Mashing Rice

Australia & New Zealand Homebrewing Forum

Help Support Australia & New Zealand Homebrewing Forum:

This site may earn a commission from merchant affiliate links, including eBay, Amazon, and others.

nabs478

Well-Known Member
Joined
12/4/07
Messages
136
Reaction score
0
G'day Fellas,

I am considering adding some rice to my next mash. I have only made two brews in my life, both were all grains, and I calculated extract efficiencies of around 70%. I am wondering if I were to use about 1kg of boiled rice in a grain bill of about 6kg (consisting of about 2kg JW Pils, 2kg JW p. ale and 1kg of either wheat or rye). I am wondering what the maximum efficiency is for rice? And what the obtainable values are?

I assume that these figures will vary from strain to strain so any recommendations and figures on specific strains would be appreciated.

I have had a little toruble with my past two mashes. I got a stuck mash both times. I assume this was mainly due to using too much wheat and rye, as I have read these are very sticky in the mash. Is using rice likely to effect this issue?

Thanks

Pip
 
It won't be that much different in terms of extract potential to rye (at least according to Beersmith). It's certainly likely to make things sticky. What filter set up do you have - braid, false bottom etc? (70% efficiency is fine for now BTW.)

What effect are you hoping to get by adding the rice? What kind of beer are you making? What gravity are you aiming for?
 
Pip
I am assuming that rice wont help much with the stuck mashes, being a little gluggy itself. If you are trying to make a rice pilsner or something similar, then iot wont be out of place, or if you are using it to lighten the body, it could help (though I would be more inclined to drop some of the malt). If you are looking to use it to help you filter the grain bed, I think you would be better off using rice hulls, rather than rice itself. If you describe your system, there may be something in there obvious to the more experienced grain brewers as to why you are getting stuck mashes. Starting out as an all grain brweer shows that you are keen to get into some good beers, but also means that you may not have learned the basics before taking the leap? I say that ONLY because you say you have made 2 batches in your life. Give us a run down on your system and procedures, and we may be able to help you better. Also include the beer style you are hoping to make by adding rice. BTW, flaked rice has a PPG of 82, or a per kg per L return of 317 (the same as pale ale malt). I can only assume that regular rice would be similar.
All the best
Trent
EDIT - That means that flaked rice can add a total of 14 points in a 23L batch, but at 70% will add about 9.5-10 points.
 
Just used 1kg of steamed rice in the mash for a pilsener (20% of grain bill). Worked fine - but I batch sparge, what are you doing?
 
Until you sort out your sticky sparges, avoid rice, wheat and rye. If you have a supply of rice gulls, then give it a go.

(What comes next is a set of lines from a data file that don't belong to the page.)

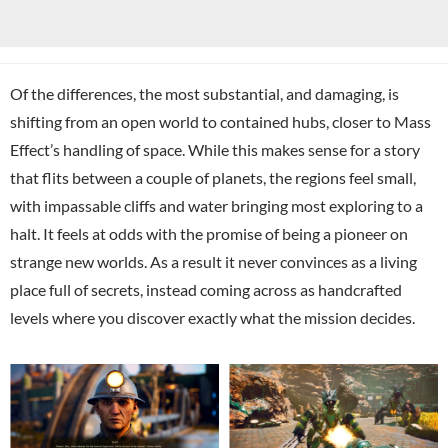
Of the differences, the most substantial, and damaging, is
shifting from an open world to contained hubs, closer to Mass
Effect’s handling of space. While this makes sense for a story
that flits between a couple of planets, the regions feel small,
with impassable cliffs and water bringing most exploring to a
halt. It feels at odds with the promise of being a pioneer on
strange new worlds. As a result it never convinces as a living
place full of secrets, instead coming across as handcrafted
levels where you discover exactly what the mission decides.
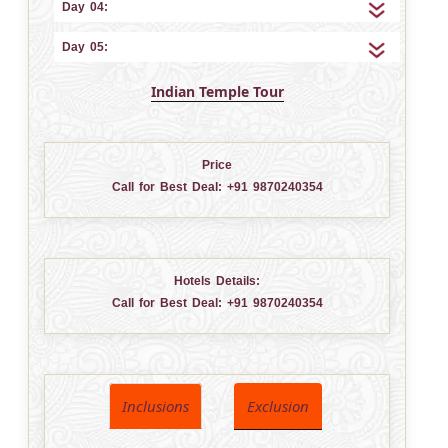
Day 04:
Day 05:
Indian Temple Tour
Price
Call for Best Deal:
+91 9870240354
Hotels Details:
Call for Best Deal:
+91 9870240354
Inclusions
Exclusion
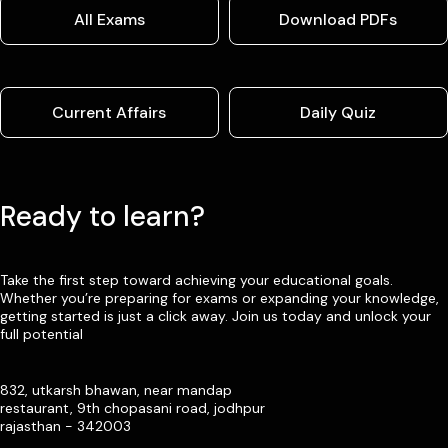
All Exams
Download PDFs
Current Affairs
Daily Quiz
Ready to learn?
Take the first step toward achieving your educational goals.
Whether you’re preparing for exams or expanding your knowledge,
getting started is just a click away. Join us today and unlock your
full potential
832, utkarsh bhawan, near mandap
restaurant, 9th chopasani road, jodhpur
rajasthan - 342003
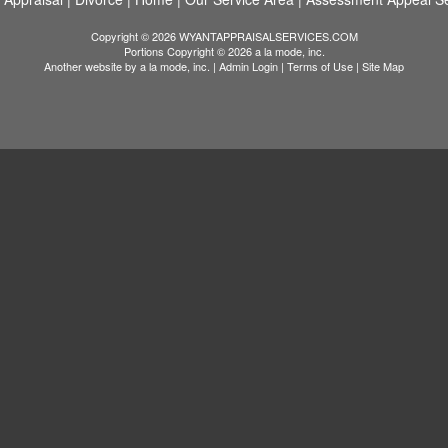
Copyright © 2026 WYANTAPPRAISALSERVICES.COM
Portions Copyright © 2026 a la mode, inc.
Another website by
a la mode, inc.
|
Admin Login
|
Terms of Use
|
Site Map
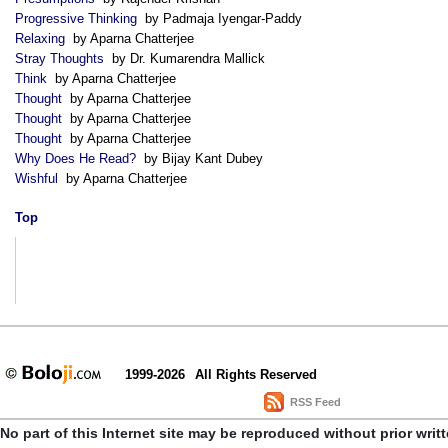
Progressive Thinking
by Padmaja Iyengar-Paddy
Relaxing
by Aparna Chatterjee
Stray Thoughts
by Dr. Kumarendra Mallick
Think
by Aparna Chatterjee
Thought
by Aparna Chatterjee
Thought
by Aparna Chatterjee
Thought
by Aparna Chatterjee
Why Does He Read?
by Bijay Kant Dubey
Wishful
by Aparna Chatterjee
Top
1999-2026
All Rights Reserved
RSS Feed
No part of this Internet site may be reproduced without prior writ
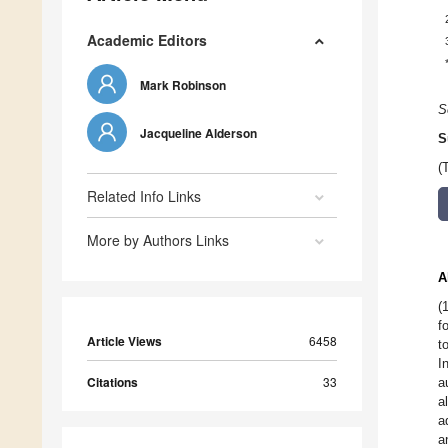
Academic Editors
Mark Robinson
S
Jacqueline Alderson
S
(
Related Info Links
More by Authors Links
A
(
f
Article Views
6458
t
I
Citations
33
a
a
a
a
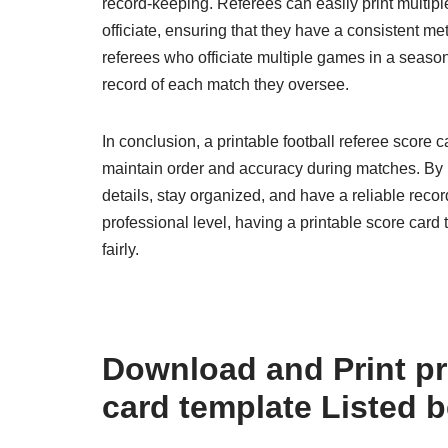
record-keeping. Referees can easily print multip
officiate, ensuring that they have a consistent me
referees who officiate multiple games in a season
record of each match they oversee.
In conclusion, a printable football referee score 
maintain order and accuracy during matches. By u
details, stay organized, and have a reliable recor
professional level, having a printable score card 
fairly.
Download and Print pri
card template Listed 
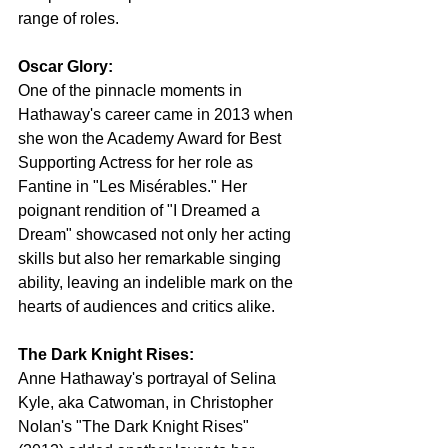
range of roles. 
Oscar Glory:
One of the pinnacle moments in 
Hathaway's career came in 2013 when 
she won the Academy Award for Best 
Supporting Actress for her role as 
Fantine in "Les Misérables." Her 
poignant rendition of "I Dreamed a 
Dream" showcased not only her acting 
skills but also her remarkable singing 
ability, leaving an indelible mark on the 
hearts of audiences and critics alike.
The Dark Knight Rises:
Anne Hathaway's portrayal of Selina 
Kyle, aka Catwoman, in Christopher 
Nolan's "The Dark Knight Rises" 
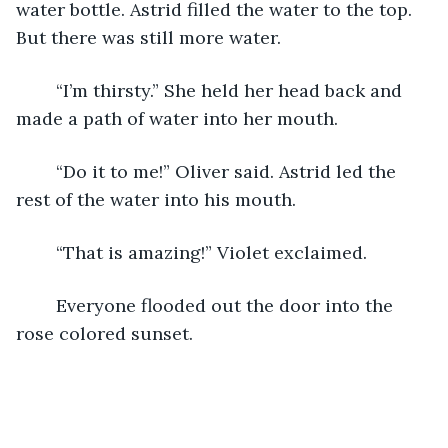
water bottle. Astrid filled the water to the top. 
But there was still more water. 
	“I’m thirsty.” She held her head back and 
made a path of water into her mouth. 
	“Do it to me!” Oliver said. Astrid led the 
rest of the water into his mouth. 
	“That is amazing!” Violet exclaimed. 
	Everyone flooded out the door into the 
rose colored sunset.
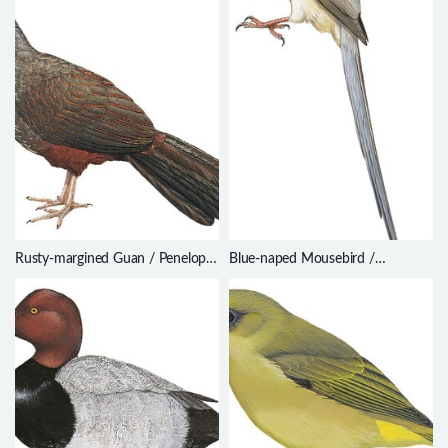
Rusty-margined Guan / Penelope
Blue-naped Mousebird /
superciliaris
Urocolius macrourus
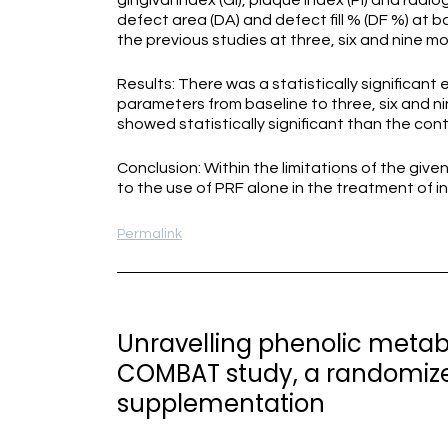
gingival index (GI), plaque index (PI) and ra
defect area (DA) and defect fill % (DF %) at 
the previous studies at three, six and nine m
Results: There was a statistically significant
parameters from baseline to three, six and n
showed statistically significant than the con
Conclusion: Within the limitations of the giv
to the use of PRF alone in the treatment of i
Permalink
Unravelling phenolic metab
COMBAT study, a randomized,
supplementation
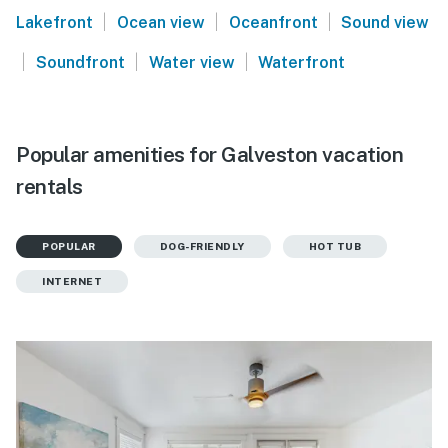
|
|
|
Lakefront
Ocean view
Oceanfront
Sound view
|
|
|
Soundfront
Water view
Waterfront
Popular amenities for Galveston vacation
rentals
POPULAR
DOG-FRIENDLY
HOT TUB
INTERNET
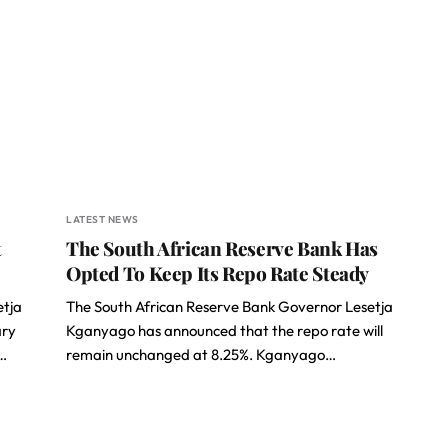
LATEST NEWS
t
The South African Reserve Bank Has
Opted To Keep Its Repo Rate Steady
etja
The South African Reserve Bank Governor Lesetja
ary
Kganyago has announced that the repo rate will
…
remain unchanged at 8.25%. Kganyago…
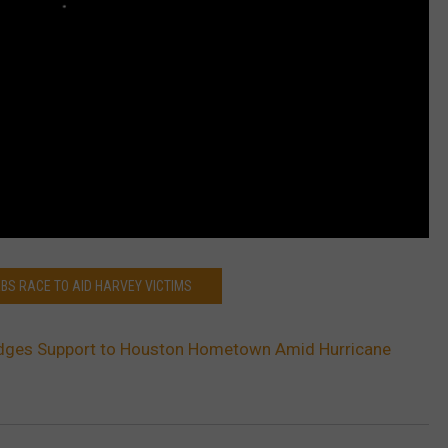
EBS RACE TO AID HARVEY VICTIMS
dges Support to Houston Hometown Amid Hurricane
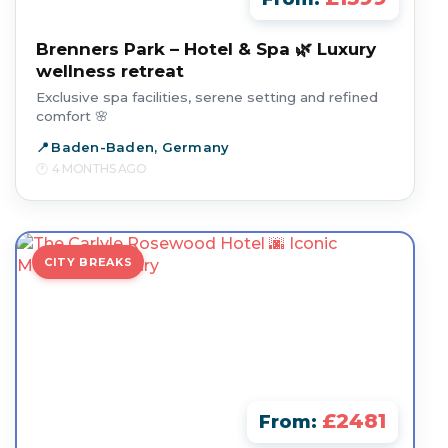
Brenners Park – Hotel & Spa 🌿 Luxury
wellness retreat
Exclusive spa facilities, serene setting and refined
comfort 🌸
Baden-Baden, Germany
4 MONTHS AGO
CITY BREAKS
£2481
From:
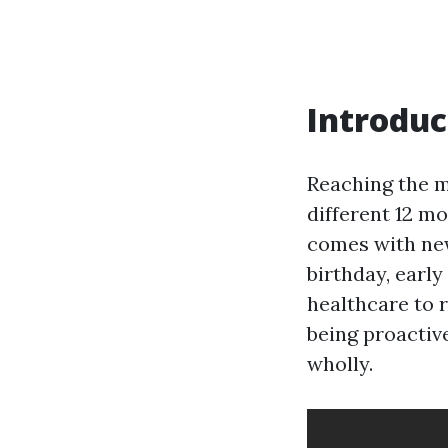
Introduc
Reaching the mi
different 12 m
comes with new
birthday, earl
healthcare to 
being proactive
wholly.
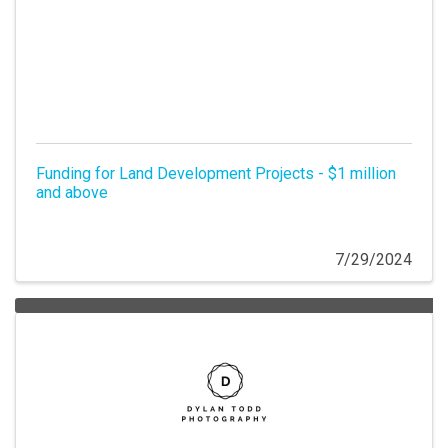
Funding for Land Development Projects - $1 million
and above
7/29/2024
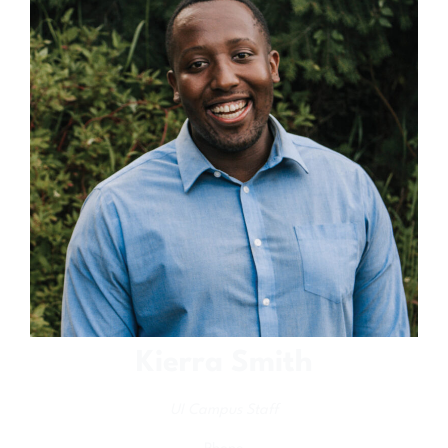
Kierra Smith
UI Campus Staff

At this stage, if you want to thin your beers a bit (which is what the boiled rice will do) then use a bit of sugar.
 
G'day Fellas,

I am considering adding some rice to my next mash. I have only made two brews in my life, both were all grains, and I calculated extract efficiencies of around 70%. I am wondering if I were to use about 1kg of boiled rice in a grain bill of about 6kg (consisting of about 2kg JW Pils, 2kg JW p. ale and 1kg of either wheat or rye). I am wondering what the maximum efficiency is for rice? And what the obtainable values are?

I assume that these figures will vary from strain to strain so any recommendations and figures on specific strains would be appreciated.

I have had a little toruble with my past two mashes. I got a stuck mash both times. I assume this was mainly due to using too much wheat and rye, as I have read these are very sticky in the mash. Is using rice likely to effect this issue?

Thanks

Pip

Pip, are you batch sparging? If so is the problem with stuck sparge due to a layer of fine muck settling on top of the grain bed. Minimal stirring of the grainbed after adding sparge water can help. Too much stirring raises the fines into suspension, being lightest they settle last over the grain bed forming a fine impervious layer which can slow the lauter considerably.

Screwy
 
Pip,

Not sure if you want to go to the extent of a cereal mash. It sounds more difficult than it is though.

I did a rice brew just this last weekend. I wanted to try to emulate something like Budweiser. My recipe consisted of 60% Pilsner malt, 40% short grain rice (apparently best for brewing).

I did a cereal mash with the rice which is done by adding 1 part malt to 2 parts rice and 2 litres of water per kg of grain/rice mixture. This is then heated to 50 degrees. Let it rest for 10 minutes. Heat to 65 degrees and rest 20 minutes and then boil for 45 minutes. You will probably need to add a substantial amount of extra water to the mixture as the rice expands so keep some hot water handy.

Mash the rest of the malt at 50 degrees, for 30 minutes prior to the end of boiling the rice. Then add the rice mixture to the main mash. it should raise the temperature to around 65 degrees for saccharification. The rest is as per a normal mash.

I was extremely surprised with the efficiency I got using this method. BeerSmith calculated a final gravity of 1.050 and I ended up with 1.060. Sparge was unusually easy though. It seems like rice in that quantity promotes a loose grain bed.

One note with brewing with rice. If you do a cereal mash make sure you keep stirring it because it sticks and burns very easily.